* _WHAT YOU NEED TO DO_
Find every line below that contains the word "Users" and copy it out.
RECORD SET Start Marker
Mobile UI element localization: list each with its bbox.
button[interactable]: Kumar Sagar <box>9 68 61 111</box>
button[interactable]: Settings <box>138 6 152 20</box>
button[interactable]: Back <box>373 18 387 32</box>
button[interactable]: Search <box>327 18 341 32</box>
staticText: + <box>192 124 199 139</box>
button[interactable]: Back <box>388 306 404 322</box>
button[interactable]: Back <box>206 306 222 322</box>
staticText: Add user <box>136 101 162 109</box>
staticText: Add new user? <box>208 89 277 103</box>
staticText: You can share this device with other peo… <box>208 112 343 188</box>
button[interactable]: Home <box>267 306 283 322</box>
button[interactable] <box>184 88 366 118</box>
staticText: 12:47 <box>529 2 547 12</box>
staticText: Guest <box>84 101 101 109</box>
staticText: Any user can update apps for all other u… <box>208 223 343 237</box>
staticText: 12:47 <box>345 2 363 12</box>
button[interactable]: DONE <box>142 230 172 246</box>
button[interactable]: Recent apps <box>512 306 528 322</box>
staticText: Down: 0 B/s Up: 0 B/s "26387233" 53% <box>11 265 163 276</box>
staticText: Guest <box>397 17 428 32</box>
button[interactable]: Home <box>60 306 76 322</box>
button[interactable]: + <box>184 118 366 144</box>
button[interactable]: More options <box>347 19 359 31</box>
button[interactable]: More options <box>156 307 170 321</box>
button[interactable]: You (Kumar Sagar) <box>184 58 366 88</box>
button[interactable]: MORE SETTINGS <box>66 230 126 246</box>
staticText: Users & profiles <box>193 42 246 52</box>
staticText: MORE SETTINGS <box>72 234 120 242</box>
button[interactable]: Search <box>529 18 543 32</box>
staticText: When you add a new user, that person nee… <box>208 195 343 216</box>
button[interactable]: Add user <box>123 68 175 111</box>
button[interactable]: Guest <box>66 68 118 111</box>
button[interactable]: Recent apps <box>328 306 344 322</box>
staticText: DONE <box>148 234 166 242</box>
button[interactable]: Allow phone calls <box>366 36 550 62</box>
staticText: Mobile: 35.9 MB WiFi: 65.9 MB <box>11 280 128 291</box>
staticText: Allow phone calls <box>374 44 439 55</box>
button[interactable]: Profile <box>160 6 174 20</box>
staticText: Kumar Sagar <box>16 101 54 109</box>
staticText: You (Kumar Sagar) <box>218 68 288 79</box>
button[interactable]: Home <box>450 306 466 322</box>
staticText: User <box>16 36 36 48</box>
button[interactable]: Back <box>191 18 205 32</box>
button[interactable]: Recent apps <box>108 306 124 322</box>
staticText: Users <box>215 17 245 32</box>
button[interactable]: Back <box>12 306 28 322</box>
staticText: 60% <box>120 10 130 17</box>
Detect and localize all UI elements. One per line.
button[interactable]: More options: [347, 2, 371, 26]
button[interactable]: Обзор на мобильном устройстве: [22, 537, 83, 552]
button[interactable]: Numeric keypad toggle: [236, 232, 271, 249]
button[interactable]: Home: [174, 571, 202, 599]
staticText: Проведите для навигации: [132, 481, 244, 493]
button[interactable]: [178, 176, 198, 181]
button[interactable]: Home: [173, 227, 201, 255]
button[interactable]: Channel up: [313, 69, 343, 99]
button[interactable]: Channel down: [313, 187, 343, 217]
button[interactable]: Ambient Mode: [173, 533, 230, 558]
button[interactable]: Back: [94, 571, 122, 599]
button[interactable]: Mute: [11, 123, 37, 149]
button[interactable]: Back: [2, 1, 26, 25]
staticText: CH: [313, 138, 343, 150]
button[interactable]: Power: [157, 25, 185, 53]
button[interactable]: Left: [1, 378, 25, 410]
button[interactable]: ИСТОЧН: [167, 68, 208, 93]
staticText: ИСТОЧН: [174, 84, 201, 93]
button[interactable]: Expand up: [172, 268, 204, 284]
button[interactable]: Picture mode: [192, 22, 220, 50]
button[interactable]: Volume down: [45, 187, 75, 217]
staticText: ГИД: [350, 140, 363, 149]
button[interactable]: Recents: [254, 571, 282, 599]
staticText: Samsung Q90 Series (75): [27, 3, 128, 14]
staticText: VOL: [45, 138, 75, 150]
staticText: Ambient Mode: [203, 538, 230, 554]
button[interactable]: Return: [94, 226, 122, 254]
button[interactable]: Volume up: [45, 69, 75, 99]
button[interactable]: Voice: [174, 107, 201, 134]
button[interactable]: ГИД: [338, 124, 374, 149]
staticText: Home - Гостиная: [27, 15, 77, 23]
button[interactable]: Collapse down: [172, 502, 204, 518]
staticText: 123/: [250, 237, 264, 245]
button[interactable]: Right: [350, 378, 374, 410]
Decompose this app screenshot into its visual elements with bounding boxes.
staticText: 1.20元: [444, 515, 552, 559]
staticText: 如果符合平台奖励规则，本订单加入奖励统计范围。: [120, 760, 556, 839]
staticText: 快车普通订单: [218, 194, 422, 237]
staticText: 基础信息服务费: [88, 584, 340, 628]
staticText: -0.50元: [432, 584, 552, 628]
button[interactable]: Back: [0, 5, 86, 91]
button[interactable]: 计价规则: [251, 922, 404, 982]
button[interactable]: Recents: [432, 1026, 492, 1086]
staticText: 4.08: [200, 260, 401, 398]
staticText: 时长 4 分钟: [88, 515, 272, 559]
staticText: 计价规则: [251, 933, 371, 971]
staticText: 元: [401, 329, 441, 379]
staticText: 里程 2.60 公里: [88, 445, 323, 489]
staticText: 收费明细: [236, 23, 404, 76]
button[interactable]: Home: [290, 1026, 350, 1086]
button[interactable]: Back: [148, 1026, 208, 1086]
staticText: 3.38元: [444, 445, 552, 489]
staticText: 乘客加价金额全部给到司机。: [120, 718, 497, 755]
RECORD SET End Marker
RECORD SET Start Marker
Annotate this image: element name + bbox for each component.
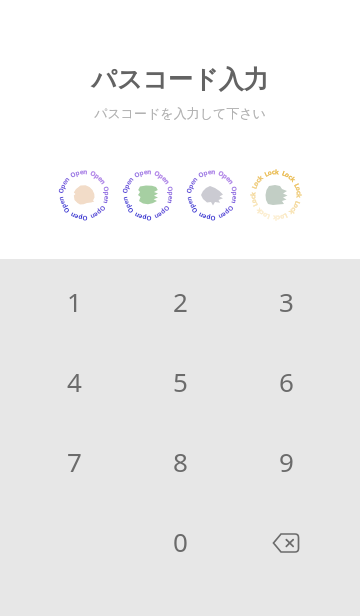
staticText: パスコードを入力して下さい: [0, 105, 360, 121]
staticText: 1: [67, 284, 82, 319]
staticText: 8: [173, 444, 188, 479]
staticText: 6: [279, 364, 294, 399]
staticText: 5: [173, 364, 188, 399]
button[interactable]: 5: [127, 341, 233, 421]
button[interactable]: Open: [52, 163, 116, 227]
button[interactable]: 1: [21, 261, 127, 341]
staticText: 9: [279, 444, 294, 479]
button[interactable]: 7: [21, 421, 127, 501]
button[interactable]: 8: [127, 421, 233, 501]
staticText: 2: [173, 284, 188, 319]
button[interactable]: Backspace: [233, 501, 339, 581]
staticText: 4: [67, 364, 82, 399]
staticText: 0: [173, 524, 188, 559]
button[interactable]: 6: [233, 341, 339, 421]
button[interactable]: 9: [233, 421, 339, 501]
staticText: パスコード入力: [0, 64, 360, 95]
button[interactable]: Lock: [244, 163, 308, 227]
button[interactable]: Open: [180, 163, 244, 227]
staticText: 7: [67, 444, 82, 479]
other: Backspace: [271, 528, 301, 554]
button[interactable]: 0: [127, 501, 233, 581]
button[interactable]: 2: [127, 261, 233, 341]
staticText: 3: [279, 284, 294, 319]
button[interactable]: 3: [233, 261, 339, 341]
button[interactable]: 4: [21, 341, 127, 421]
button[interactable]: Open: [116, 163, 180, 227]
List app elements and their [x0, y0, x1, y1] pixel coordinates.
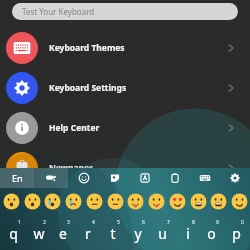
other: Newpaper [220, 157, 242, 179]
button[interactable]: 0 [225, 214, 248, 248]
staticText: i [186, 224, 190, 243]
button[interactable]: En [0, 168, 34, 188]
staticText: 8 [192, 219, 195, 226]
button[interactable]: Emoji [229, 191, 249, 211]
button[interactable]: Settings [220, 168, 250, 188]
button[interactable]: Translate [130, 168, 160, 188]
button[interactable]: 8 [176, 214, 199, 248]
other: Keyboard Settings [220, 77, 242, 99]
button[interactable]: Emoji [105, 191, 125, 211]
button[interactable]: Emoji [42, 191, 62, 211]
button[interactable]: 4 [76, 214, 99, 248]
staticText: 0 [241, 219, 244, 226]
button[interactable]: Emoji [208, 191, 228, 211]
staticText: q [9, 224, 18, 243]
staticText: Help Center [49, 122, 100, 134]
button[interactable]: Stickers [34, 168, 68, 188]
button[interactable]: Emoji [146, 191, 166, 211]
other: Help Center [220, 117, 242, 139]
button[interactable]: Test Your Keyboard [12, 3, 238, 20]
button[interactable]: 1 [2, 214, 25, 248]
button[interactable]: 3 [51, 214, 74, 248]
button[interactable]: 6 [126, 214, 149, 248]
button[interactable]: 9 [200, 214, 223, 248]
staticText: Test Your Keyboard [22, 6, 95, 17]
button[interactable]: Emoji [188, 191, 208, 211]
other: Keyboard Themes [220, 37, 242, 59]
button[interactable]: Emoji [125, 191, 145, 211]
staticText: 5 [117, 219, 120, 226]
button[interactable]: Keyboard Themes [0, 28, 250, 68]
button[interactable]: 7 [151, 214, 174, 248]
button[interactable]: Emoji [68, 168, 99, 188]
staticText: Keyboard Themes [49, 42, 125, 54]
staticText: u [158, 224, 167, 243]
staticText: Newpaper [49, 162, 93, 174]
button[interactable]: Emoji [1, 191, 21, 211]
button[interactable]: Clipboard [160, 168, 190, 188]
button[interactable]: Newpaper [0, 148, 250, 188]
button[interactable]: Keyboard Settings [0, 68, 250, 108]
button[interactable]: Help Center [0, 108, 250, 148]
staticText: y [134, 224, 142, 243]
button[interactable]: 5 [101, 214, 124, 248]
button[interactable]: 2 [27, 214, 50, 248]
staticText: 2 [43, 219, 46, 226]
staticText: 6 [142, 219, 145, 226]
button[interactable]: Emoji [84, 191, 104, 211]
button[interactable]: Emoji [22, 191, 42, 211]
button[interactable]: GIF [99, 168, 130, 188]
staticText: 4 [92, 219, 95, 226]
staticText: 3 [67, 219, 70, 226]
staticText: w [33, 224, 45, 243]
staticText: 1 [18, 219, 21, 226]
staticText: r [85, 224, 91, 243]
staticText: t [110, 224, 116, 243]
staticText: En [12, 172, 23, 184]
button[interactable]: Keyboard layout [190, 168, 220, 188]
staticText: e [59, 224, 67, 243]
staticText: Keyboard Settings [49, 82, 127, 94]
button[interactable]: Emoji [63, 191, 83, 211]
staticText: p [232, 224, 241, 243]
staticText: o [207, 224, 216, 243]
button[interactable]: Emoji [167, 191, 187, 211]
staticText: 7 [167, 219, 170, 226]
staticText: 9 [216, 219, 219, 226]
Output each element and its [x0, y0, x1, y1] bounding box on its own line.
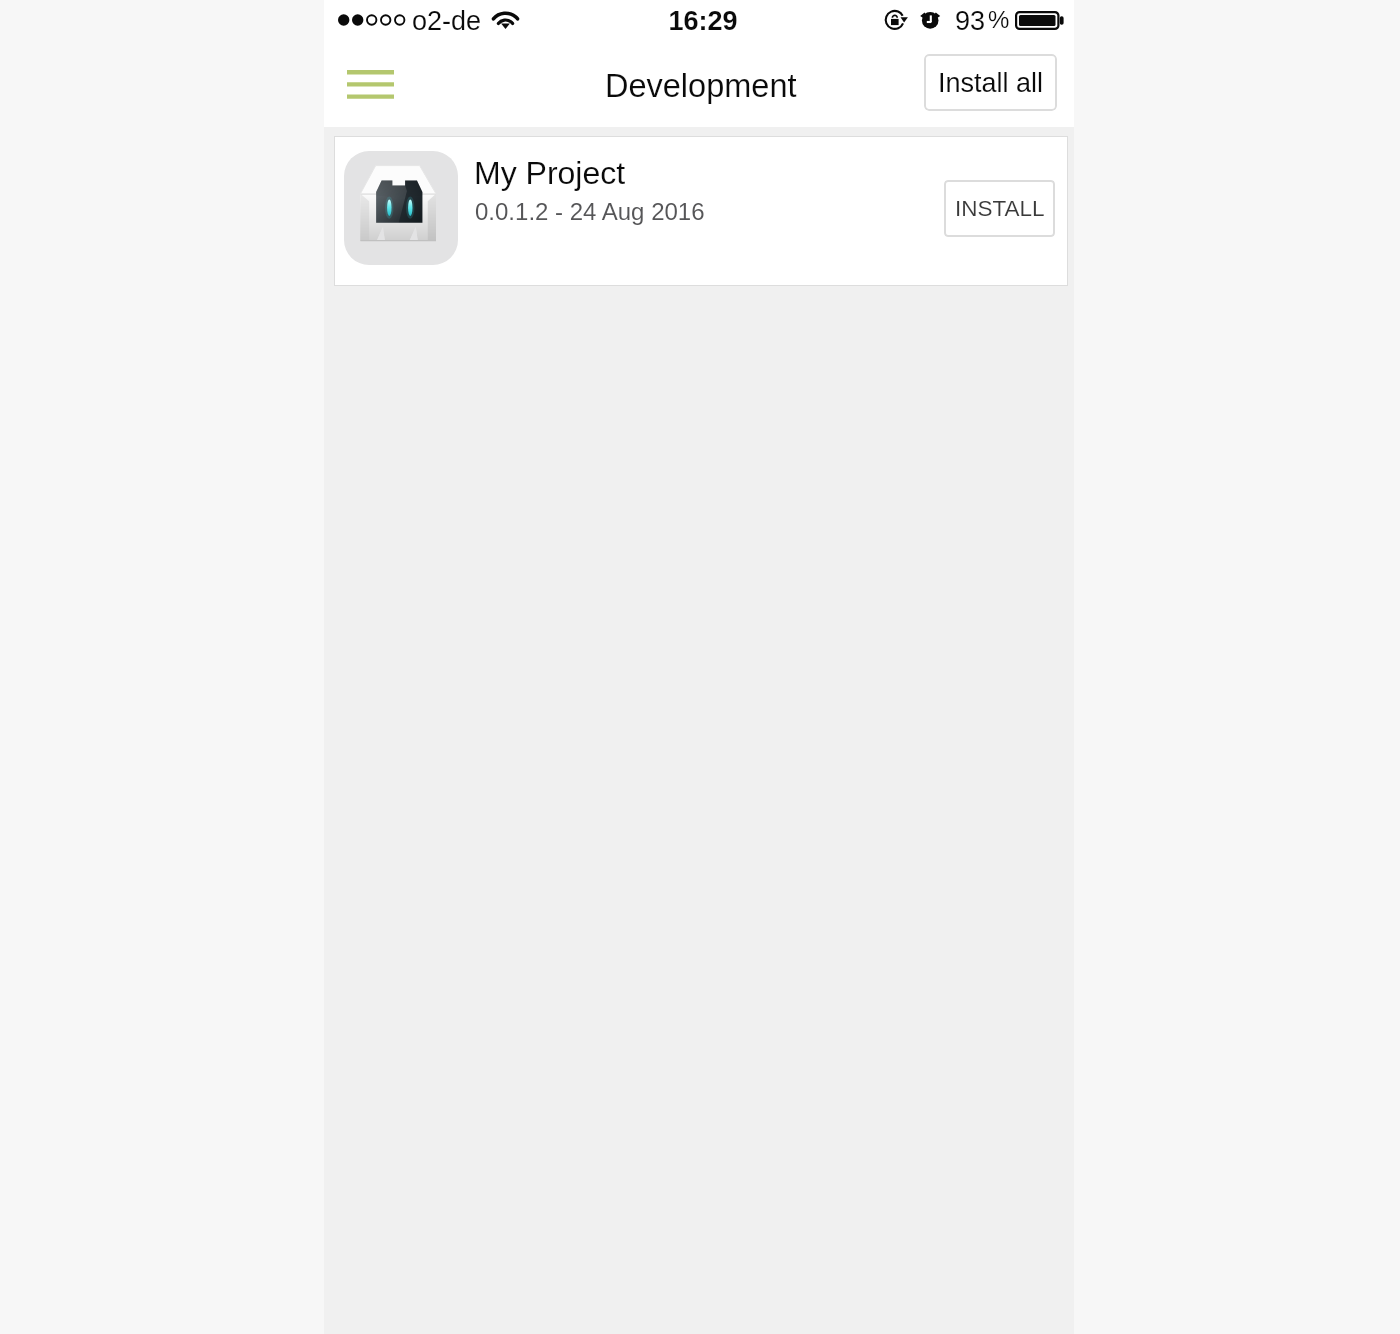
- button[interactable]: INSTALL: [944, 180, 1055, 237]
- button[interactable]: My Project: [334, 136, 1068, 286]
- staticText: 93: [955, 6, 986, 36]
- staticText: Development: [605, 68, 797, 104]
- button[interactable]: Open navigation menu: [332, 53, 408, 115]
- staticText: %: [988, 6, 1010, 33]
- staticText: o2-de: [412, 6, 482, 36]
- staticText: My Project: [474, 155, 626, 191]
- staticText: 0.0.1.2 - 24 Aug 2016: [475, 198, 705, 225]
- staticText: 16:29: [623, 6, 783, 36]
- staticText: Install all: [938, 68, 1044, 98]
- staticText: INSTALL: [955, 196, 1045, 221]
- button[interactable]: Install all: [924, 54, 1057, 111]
RECORD SET End Marker
* _SOLVED EXERCISE_
staticText: Users & profiles <box>193 42 246 52</box>
staticText: Users <box>215 17 245 32</box>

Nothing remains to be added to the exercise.